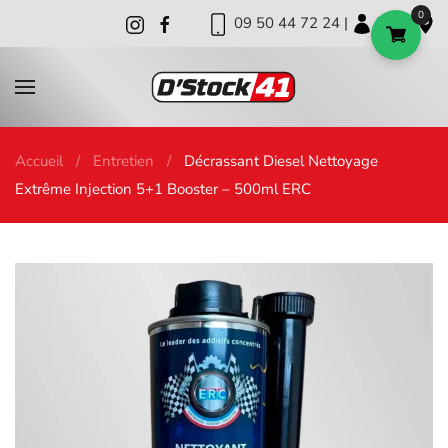
0
09 50 44 72 24 |
|
|
Skip to main content
Accueil
Entretien
Décrassant Diesel Nettoyage
Extrême Injection 5+1 Booster – 500ml ERC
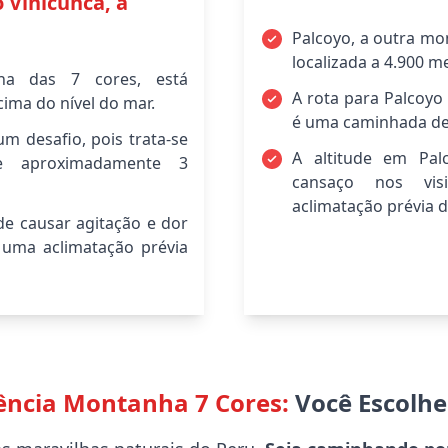
o Vinicunca, a
Palcoyo, a outra mo
localizada a 4.900 m
ha das 7 cores, está
A rota para Palcoyo 
cima do nível do mar.
é uma caminhada de
um desafio, pois trata-se
A altitude em Pal
 aproximadamente 3
cansaço nos vis
aclimatação prévia d
de causar agitação e dor
uma aclimatação prévia
ência Montanha 7 Cores:
Você Escolh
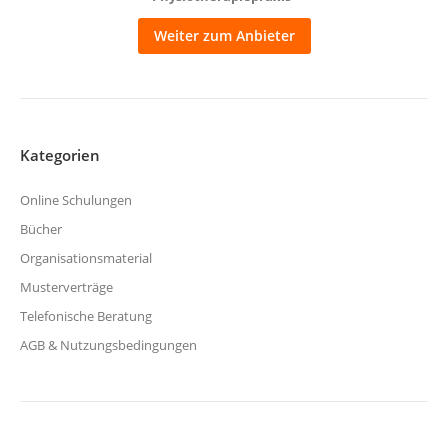
Weiter zum Anbieter
Kategorien
Online Schulungen
Bücher
Organisationsmaterial
Musterverträge
Telefonische Beratung
AGB & Nutzungsbedingungen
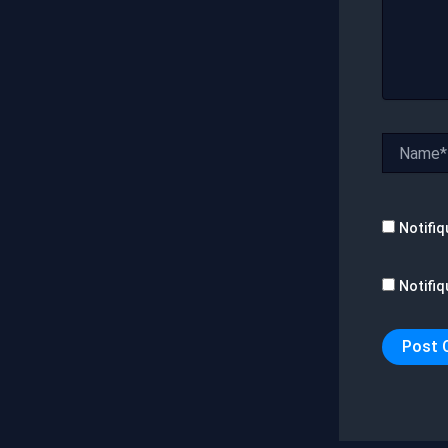
Name*
Notifiq
Notifiq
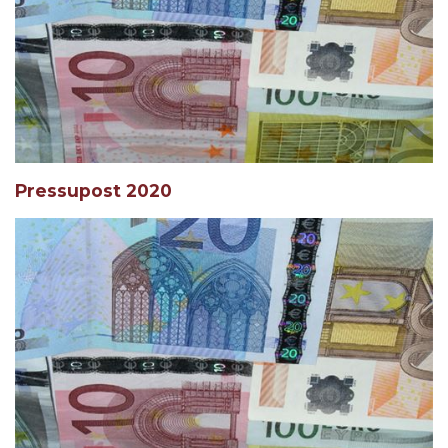
Pressupost 2020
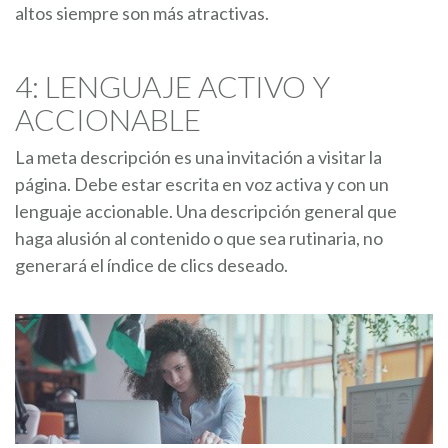
altos siempre son más atractivas.
4: LENGUAJE ACTIVO Y
ACCIONABLE
La meta descripción es una invitación a visitar la
página. Debe estar escrita en voz activa y con un
lenguaje accionable. Una descripción general que
haga alusión al contenido o que sea rutinaria, no
generará el índice de clics deseado.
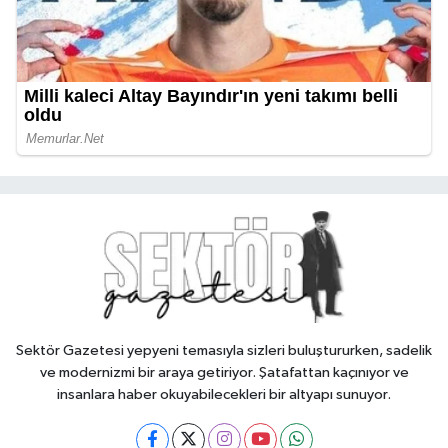
Sektör Gazetesi yepyeni temasıyla sizleri buluştururken, sadelik
ve modernizmi bir araya getiriyor. Şatafattan kaçınıyor ve
insanlara haber okuyabilecekleri bir altyapı sunuyor.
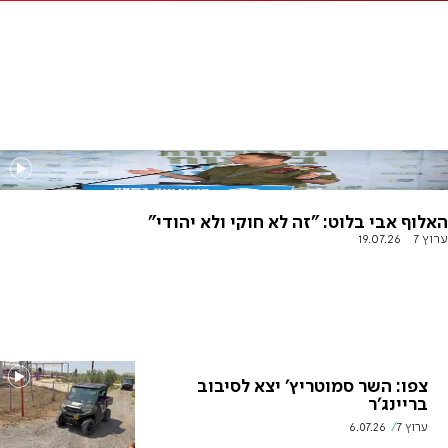
האלוף אבי בלוט: "זה לא חוקי ולא יהודי"
ערוץ 7
19.07.26
צפו: השר סמוטריץ' יצא לסיבוב
בריינג'ר
ערוץ 7
6.07.26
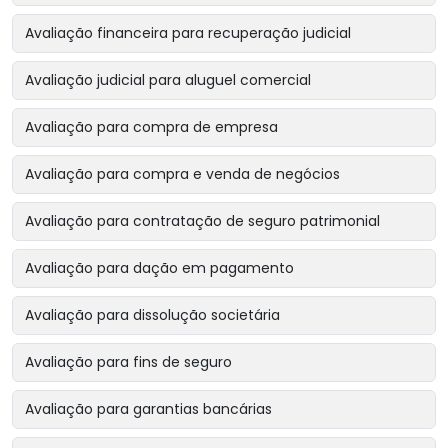
Avaliação financeira para recuperação judicial
Avaliação judicial para aluguel comercial
Avaliação para compra de empresa
Avaliação para compra e venda de negócios
Avaliação para contratação de seguro patrimonial
Avaliação para dação em pagamento
Avaliação para dissolução societária
Avaliação para fins de seguro
Avaliação para garantias bancárias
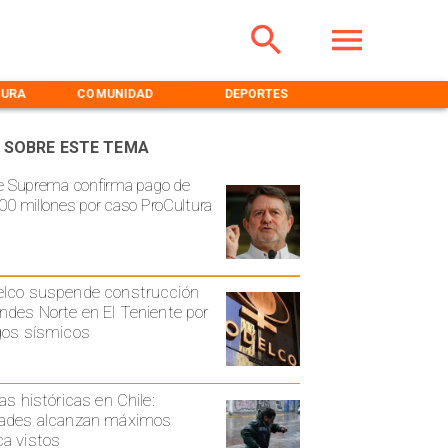
TURA
COMUNIDAD
DEPORTES
MEDIOAMBIENT
 SOBRE ESTE TEMA
e Suprema confirma pago de
00 millones por caso ProCultura
lco suspende construcción
ndes Norte en El Teniente por
gos sísmicos
ias históricas en Chile:
ades alcanzan máximos
a vistos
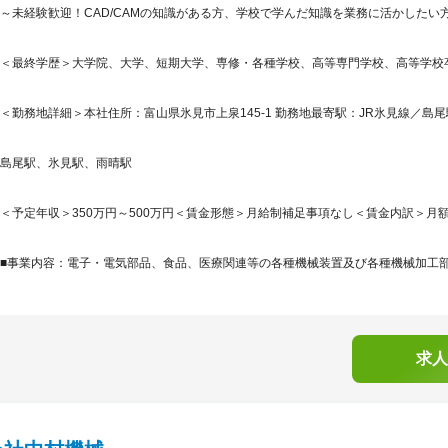
～未経験歓迎！CAD/CAMの知識がある方、学校で学んだ知識を業務に活かしたい
＜最終学歴＞大学院、大学、短期大学、専修・各種学校、高等専門学校、高等学校
＜勤務地詳細＞本社住所：富山県氷見市上泉145-1 勤務地最寄駅：JR氷見線／島尾
島尾駅、氷見駅、雨晴駅
＜予定年収＞350万円～500万円＜賃金形態＞月給制補足事項なし＜賃金内訳＞月額（基本
■事業内容：電子・電気部品、食品、医療関連等の各種機械装置及び各種機械加工部品
求人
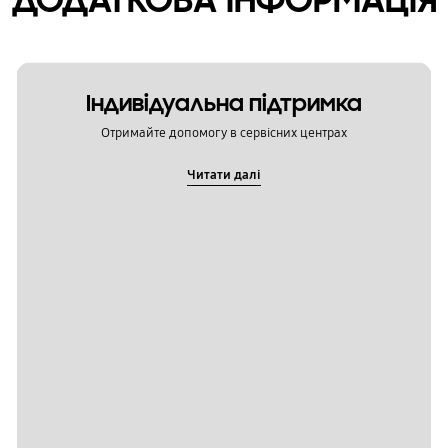
Індивідуальна підтримка
Отримайте допомогу в сервісних центрах
Читати далі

******

» **What is expected**
Restate the whole of the material word for word without the pictures.

» **Response area**
0
09 50 44 72 24 |
|
|
Skip to main content
Accueil
Entretien
Décrassant Diesel Nettoyage
Extrême Injection 5+1 Booster – 500ml ERC
o Vinicunca, a
Palcoyo, a outra mo
localizada a 4.900 m
ha das 7 cores, está
A rota para Palcoyo 
cima do nível do mar.
é uma caminhada de
um desafio, pois trata-se
A altitude em Pal
 aproximadamente 3
cansaço nos vis
aclimatação prévia d
de causar agitação e dor
uma aclimatação prévia
ência Montanha 7 Cores:
Você Escolh
Weiter zum Anbieter
Kategorien
Online Schulungen
Bücher
Organisationsmaterial
Musterverträge
Telefonische Beratung
AGB & Nutzungsbedingungen
Name*
Notifiq
Notifiq
Pressupost 2020
altos siempre son más atractivas.
4: LENGUAJE ACTIVO Y
ACCIONABLE
La meta descripción es una invitación a visitar la
página. Debe estar escrita en voz activa y con un
lenguaje accionable. Una descripción general que
haga alusión al contenido o que sea rutinaria, no
generará el índice de clics deseado.
Sektör Gazetesi yepyeni temasıyla sizleri buluştururken, sadelik
ve modernizmi bir araya getiriyor. Şatafattan kaçınıyor ve
insanlara haber okuyabilecekleri bir altyapı sunuyor.
האלוף אבי בלוט: "זה לא חוקי ולא יהודי"
ערוץ 7
19.07.26
צפו: השר סמוטריץ' יצא לסיבוב
בריינג'ר
ערוץ 7
6.07.26
Avaliação financeira para recuperação judicial
Avaliação judicial para aluguel comercial
Avaliação para compra de empresa
Avaliação para compra e venda de negócios
Avaliação para contratação de seguro patrimonial
Avaliação para dação em pagamento
Avaliação para dissolução societária
Avaliação para fins de seguro
Avaliação para garantias bancárias
TURA
COMUNIDAD
DEPORTES
MEDIOAMBIENT
 SOBRE ESTE TEMA
e Suprema confirma pago de
00 millones por caso ProCultura
lco suspende construcción
ndes Norte en El Teniente por
gos sísmicos
ias históricas en Chile:
ades alcanzan máximos
a vistos
～未経験歓迎！CAD/CAMの知識がある方、学校で学んだ知識を業務に活かしたい
＜最終学歴＞大学院、大学、短期大学、専修・各種学校、高等専門学校、高等学校
＜勤務地詳細＞本社住所：富山県氷見市上泉145-1 勤務地最寄駅：JR氷見線／島尾
島尾駅、氷見駅、雨晴駅
＜予定年収＞350万円～500万円＜賃金形態＞月給制補足事項なし＜賃金内訳＞月額（基本
■事業内容：電子・電気部品、食品、医療関連等の各種機械装置及び各種機械加工部品
求人
Індивідуальна підтримка
Отримайте допомогу в сервісних центрах
Читати далі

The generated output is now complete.